> _TASK DESCRIPTION_
Your task is to filter the entries and copy every line containing the string "среде".

> _SOURCE MATERIAL_

__________________________________________________

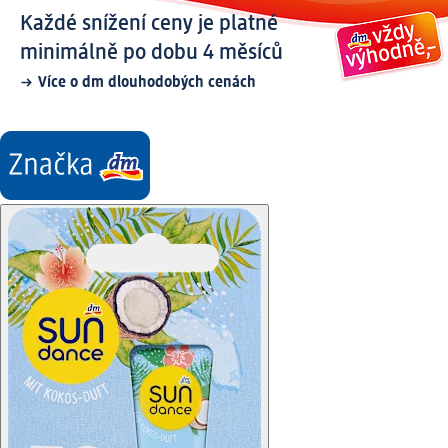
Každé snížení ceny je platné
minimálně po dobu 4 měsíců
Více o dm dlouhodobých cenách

__________________________________________________

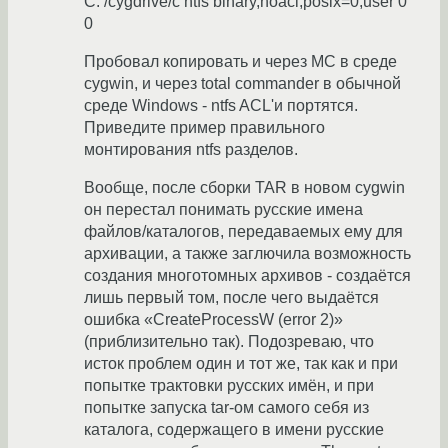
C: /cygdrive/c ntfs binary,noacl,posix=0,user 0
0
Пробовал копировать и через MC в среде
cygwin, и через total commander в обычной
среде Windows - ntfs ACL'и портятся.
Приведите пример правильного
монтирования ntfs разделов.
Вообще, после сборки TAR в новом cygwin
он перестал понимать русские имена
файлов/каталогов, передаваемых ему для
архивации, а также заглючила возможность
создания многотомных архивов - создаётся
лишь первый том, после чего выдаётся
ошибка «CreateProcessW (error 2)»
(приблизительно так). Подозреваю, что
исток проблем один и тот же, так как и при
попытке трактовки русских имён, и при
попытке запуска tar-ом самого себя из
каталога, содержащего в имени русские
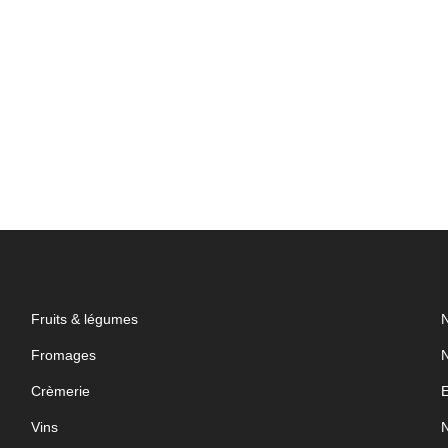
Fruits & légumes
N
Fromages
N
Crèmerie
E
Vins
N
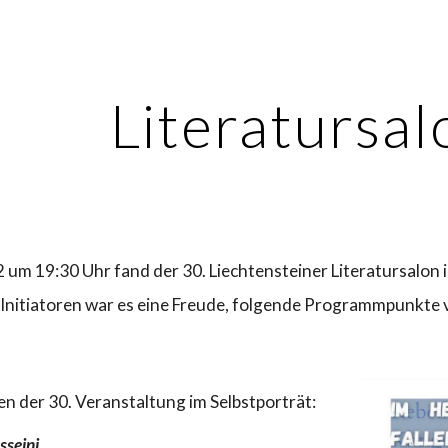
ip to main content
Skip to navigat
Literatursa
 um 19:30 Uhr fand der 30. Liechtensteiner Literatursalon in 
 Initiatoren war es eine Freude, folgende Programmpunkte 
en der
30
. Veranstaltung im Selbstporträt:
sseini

__________________________________________________

> _WRITTEN ANSWER_
Пробовал копировать и через MC в среде
среде Windows - ntfs ACL'и портятся.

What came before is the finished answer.